*** Opening of Source data ***
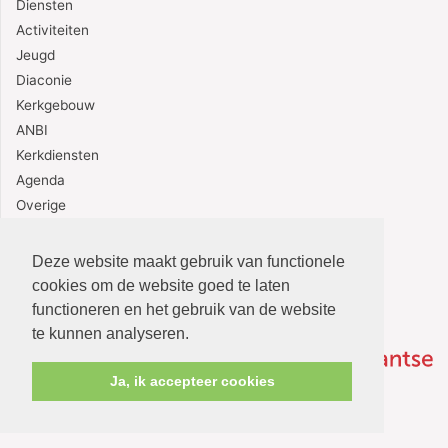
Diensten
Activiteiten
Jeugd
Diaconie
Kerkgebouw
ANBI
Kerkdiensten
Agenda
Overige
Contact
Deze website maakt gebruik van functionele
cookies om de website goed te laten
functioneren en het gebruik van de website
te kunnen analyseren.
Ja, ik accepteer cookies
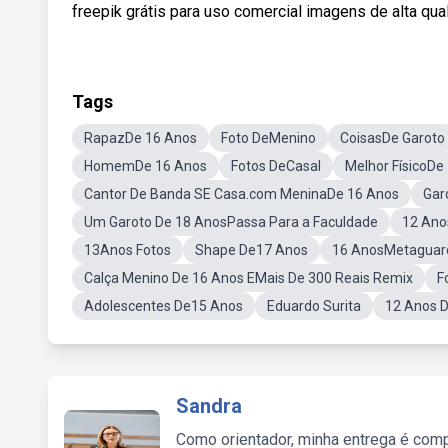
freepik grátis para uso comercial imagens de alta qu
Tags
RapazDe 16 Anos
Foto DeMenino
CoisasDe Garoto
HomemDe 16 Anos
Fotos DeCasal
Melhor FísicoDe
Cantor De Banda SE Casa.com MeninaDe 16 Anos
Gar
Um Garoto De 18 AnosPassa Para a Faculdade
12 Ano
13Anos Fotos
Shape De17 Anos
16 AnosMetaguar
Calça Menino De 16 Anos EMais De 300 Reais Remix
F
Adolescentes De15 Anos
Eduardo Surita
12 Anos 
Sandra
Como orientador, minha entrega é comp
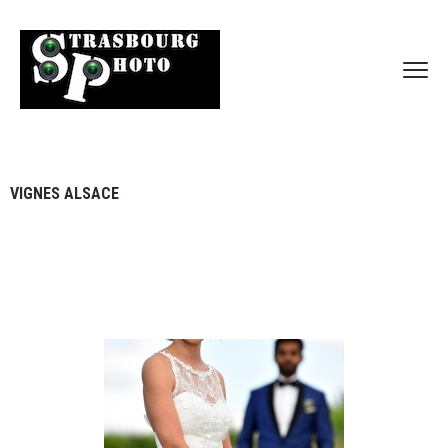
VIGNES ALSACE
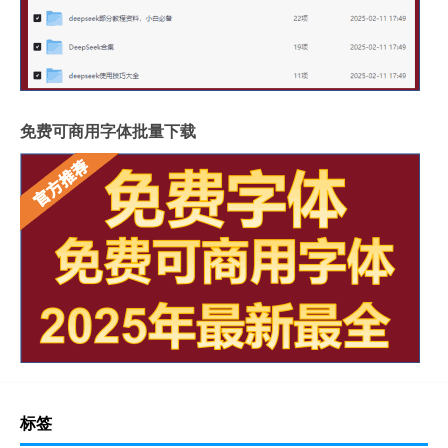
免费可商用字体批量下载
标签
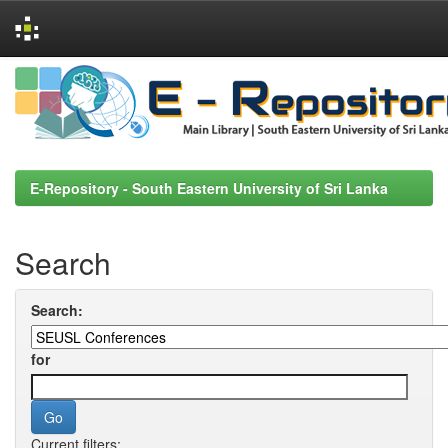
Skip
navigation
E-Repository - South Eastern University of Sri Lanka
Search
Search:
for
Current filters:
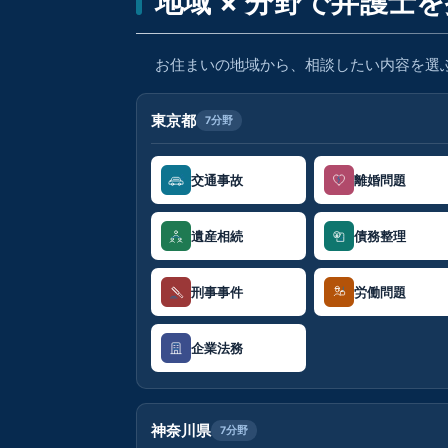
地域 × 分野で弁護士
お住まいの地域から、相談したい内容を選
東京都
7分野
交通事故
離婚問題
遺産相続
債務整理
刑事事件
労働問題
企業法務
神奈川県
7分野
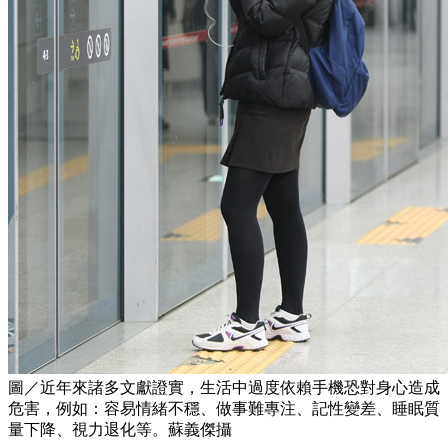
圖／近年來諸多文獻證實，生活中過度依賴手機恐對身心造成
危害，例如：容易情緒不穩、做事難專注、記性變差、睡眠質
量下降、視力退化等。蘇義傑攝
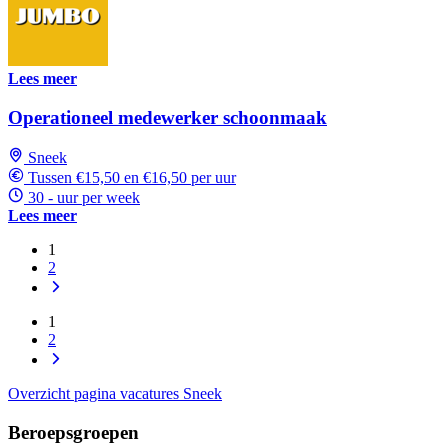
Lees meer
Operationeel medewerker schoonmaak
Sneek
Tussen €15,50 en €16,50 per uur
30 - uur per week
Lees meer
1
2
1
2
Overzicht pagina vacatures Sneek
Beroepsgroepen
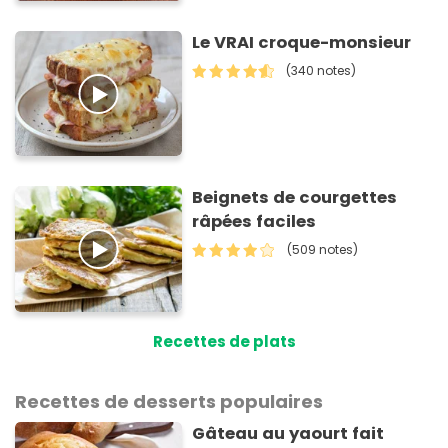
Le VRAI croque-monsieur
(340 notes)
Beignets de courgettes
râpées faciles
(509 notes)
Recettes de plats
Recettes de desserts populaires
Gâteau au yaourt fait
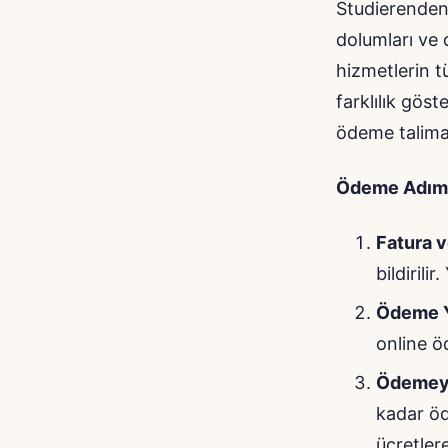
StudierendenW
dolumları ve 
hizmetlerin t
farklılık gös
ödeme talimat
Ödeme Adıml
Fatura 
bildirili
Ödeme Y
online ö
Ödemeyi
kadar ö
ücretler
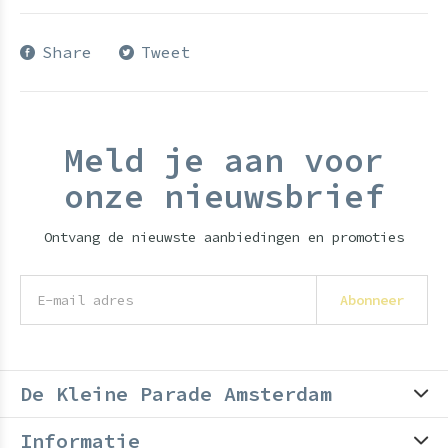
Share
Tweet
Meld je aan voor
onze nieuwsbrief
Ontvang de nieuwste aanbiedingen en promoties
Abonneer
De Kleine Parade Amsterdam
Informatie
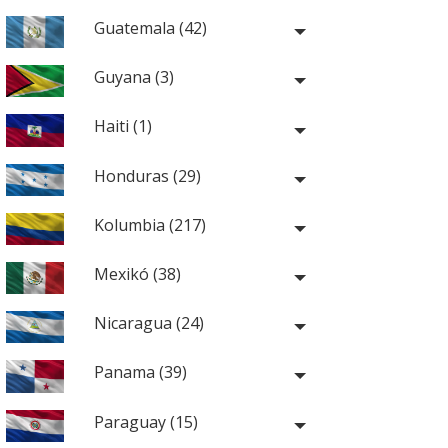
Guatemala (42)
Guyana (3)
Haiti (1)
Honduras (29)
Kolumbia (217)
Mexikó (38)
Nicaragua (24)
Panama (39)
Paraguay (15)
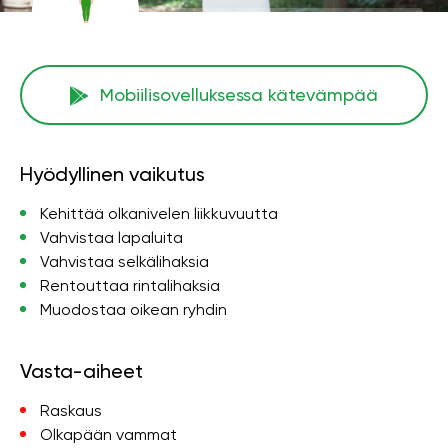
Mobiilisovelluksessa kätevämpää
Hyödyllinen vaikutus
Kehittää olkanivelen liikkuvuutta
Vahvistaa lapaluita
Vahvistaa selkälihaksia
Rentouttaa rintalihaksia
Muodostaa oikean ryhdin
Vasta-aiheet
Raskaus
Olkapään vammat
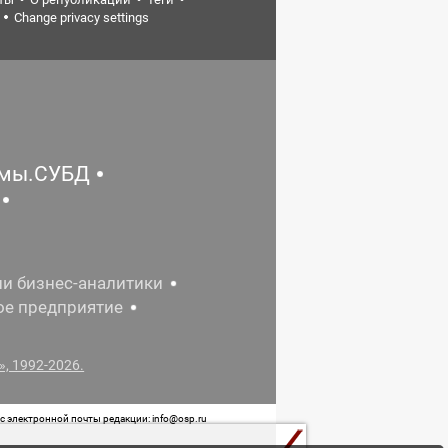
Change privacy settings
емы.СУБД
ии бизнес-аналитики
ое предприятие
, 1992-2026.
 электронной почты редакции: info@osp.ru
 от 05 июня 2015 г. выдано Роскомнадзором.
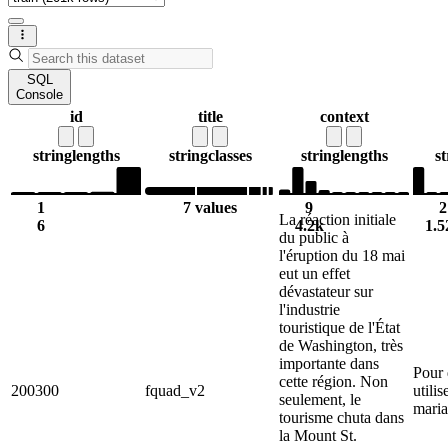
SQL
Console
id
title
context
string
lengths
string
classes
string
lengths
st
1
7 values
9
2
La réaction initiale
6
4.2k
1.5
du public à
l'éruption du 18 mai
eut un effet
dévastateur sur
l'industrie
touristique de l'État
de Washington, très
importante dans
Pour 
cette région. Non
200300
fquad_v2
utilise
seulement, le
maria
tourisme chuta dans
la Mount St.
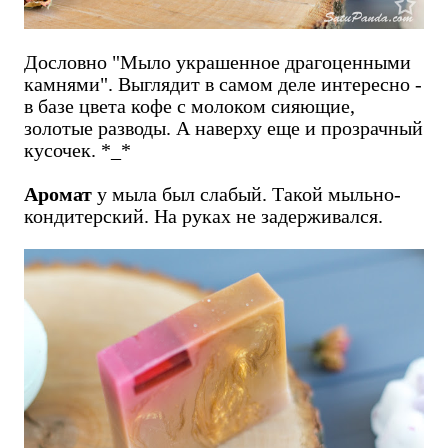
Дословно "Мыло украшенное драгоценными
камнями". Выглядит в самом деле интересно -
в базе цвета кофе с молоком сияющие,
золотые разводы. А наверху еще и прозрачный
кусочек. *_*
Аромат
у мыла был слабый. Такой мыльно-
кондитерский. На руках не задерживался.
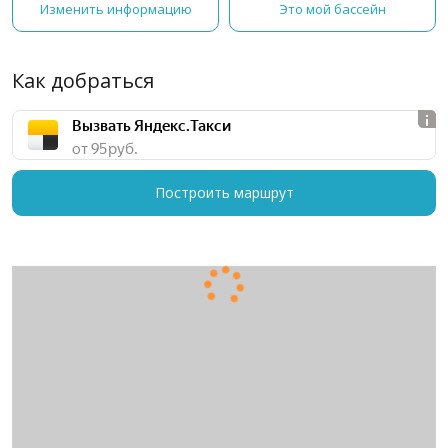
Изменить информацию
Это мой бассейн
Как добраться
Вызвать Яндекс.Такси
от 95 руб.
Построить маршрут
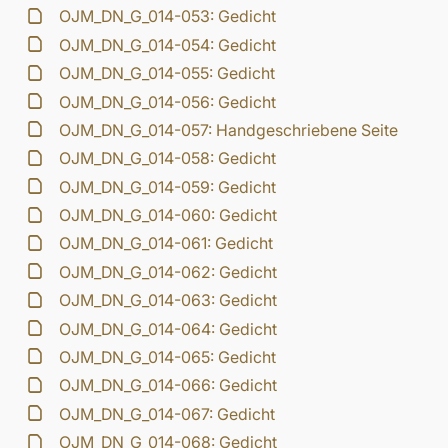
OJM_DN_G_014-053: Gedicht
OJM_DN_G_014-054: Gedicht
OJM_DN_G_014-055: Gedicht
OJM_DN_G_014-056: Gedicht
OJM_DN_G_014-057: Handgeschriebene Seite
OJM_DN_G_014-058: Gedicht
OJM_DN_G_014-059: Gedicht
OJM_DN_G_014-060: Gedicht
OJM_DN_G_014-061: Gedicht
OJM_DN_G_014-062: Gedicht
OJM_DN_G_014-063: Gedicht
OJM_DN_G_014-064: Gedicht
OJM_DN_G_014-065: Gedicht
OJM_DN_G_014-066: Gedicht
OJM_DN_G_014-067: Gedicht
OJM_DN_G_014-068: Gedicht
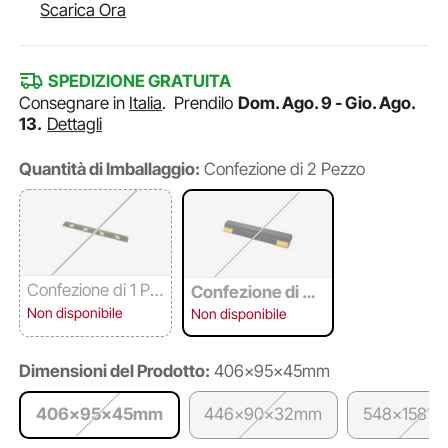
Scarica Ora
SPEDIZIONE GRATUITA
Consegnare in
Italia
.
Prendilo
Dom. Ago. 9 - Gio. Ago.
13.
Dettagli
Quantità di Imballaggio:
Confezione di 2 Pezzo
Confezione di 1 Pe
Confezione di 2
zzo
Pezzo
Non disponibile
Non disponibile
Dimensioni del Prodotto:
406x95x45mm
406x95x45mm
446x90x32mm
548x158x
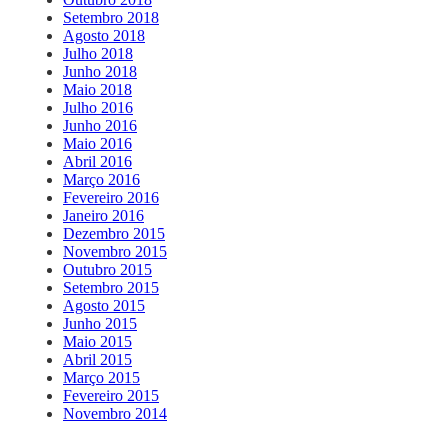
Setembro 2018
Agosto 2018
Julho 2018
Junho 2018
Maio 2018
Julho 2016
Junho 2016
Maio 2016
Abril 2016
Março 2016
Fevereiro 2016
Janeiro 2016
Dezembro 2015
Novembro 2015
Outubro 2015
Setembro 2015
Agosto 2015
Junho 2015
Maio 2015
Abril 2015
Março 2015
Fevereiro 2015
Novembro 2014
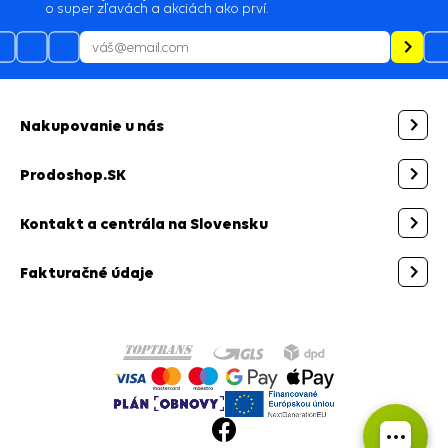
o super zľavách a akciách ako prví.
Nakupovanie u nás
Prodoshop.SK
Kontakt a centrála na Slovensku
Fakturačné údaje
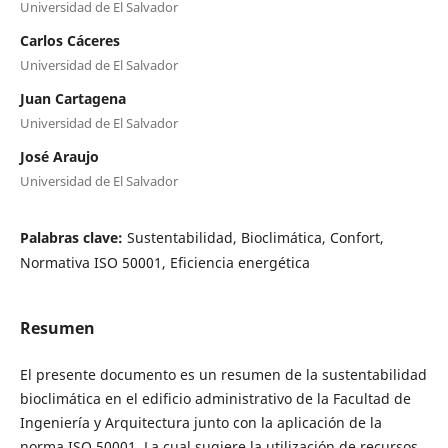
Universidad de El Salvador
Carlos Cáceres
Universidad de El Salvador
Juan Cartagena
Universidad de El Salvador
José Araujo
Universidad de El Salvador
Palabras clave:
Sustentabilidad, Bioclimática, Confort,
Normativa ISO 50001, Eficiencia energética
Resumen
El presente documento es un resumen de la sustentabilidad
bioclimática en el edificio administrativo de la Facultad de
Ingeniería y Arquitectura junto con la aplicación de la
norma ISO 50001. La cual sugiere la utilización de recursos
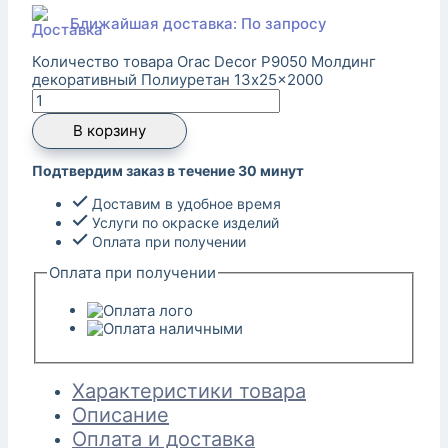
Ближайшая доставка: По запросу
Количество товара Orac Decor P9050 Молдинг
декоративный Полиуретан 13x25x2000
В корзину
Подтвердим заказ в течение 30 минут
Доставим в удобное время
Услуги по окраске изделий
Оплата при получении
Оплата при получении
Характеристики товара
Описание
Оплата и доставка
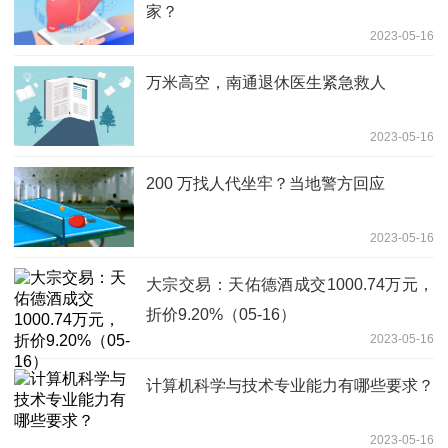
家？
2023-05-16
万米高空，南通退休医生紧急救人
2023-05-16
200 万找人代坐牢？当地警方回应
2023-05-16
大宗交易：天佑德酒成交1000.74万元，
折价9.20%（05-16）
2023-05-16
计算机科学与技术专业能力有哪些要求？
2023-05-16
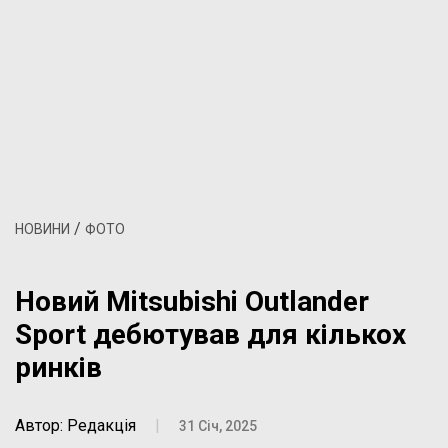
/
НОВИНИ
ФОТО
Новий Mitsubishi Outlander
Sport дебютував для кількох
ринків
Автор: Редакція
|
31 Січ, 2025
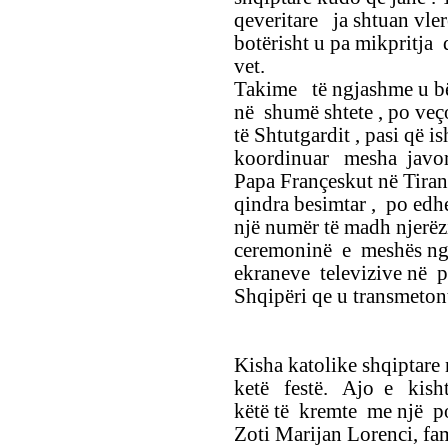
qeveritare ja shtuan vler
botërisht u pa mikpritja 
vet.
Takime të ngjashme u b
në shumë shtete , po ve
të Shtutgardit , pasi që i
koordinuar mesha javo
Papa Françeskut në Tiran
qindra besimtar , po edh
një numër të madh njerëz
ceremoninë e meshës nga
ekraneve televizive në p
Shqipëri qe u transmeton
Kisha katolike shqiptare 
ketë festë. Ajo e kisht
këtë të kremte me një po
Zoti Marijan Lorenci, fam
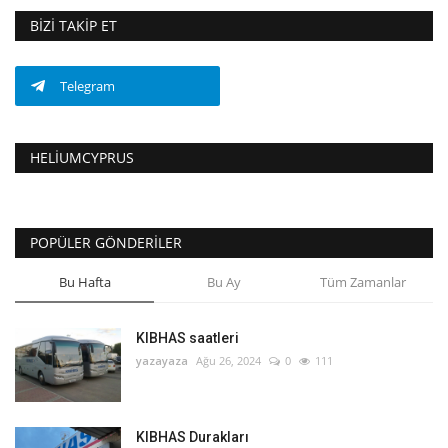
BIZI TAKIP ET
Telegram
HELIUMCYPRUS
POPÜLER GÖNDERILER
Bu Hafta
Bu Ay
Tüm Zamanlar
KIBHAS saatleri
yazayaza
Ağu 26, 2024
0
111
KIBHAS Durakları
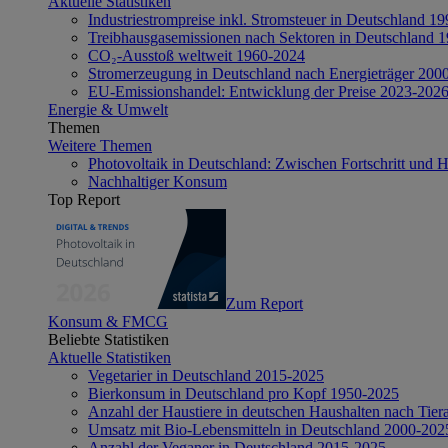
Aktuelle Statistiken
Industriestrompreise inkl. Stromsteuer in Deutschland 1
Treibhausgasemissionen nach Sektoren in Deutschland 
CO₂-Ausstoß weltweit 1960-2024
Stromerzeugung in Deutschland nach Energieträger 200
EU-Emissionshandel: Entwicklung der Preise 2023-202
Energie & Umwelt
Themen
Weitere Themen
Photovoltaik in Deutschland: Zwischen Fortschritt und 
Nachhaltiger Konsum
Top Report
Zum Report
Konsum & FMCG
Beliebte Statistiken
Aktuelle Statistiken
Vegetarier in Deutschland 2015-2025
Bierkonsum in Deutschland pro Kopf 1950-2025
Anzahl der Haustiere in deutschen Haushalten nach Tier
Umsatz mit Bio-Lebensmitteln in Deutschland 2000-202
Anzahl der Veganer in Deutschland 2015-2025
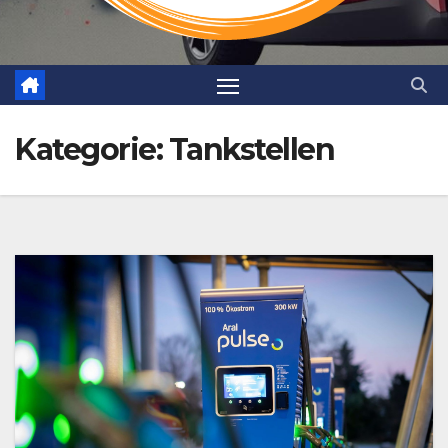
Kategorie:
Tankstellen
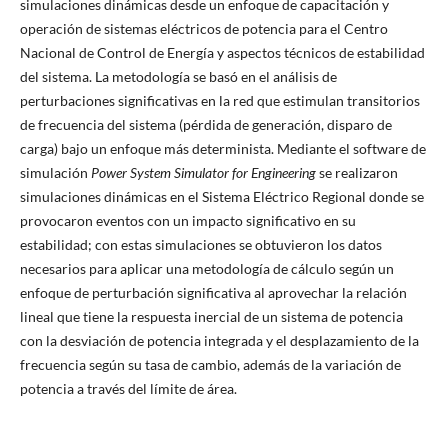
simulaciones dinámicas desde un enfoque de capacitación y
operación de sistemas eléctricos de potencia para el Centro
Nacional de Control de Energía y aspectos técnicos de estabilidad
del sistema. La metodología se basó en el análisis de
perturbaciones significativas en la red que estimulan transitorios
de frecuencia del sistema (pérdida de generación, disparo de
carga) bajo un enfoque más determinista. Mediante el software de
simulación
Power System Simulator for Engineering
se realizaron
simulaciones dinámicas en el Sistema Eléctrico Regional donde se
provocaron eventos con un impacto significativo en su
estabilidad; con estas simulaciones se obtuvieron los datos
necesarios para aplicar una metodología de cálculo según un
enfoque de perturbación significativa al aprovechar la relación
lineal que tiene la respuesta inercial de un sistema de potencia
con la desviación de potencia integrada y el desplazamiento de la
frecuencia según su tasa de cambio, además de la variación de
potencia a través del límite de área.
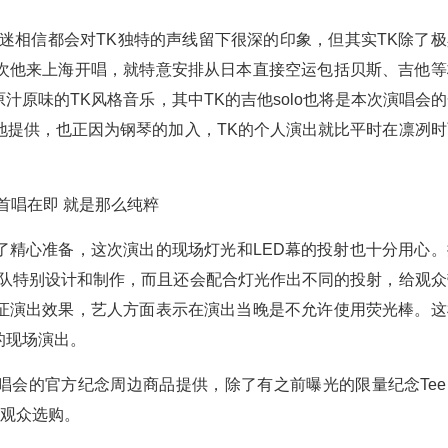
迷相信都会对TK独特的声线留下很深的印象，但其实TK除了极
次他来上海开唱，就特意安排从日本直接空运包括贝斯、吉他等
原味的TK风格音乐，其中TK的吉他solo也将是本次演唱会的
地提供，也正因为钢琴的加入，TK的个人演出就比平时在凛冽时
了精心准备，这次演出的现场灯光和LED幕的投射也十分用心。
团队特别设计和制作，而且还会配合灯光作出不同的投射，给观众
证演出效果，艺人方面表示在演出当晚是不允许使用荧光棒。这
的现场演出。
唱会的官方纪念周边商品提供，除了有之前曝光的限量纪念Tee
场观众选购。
*** Close of Source data ***
• [Exercise directions]
Using the records above, copy every line that has the word "dinámicas" in it.

• [Exercise output]
simulaciones dinámicas desde un enfoque de capacitación y
simulaciones dinámicas en el Sistema Eléctrico Regional donde se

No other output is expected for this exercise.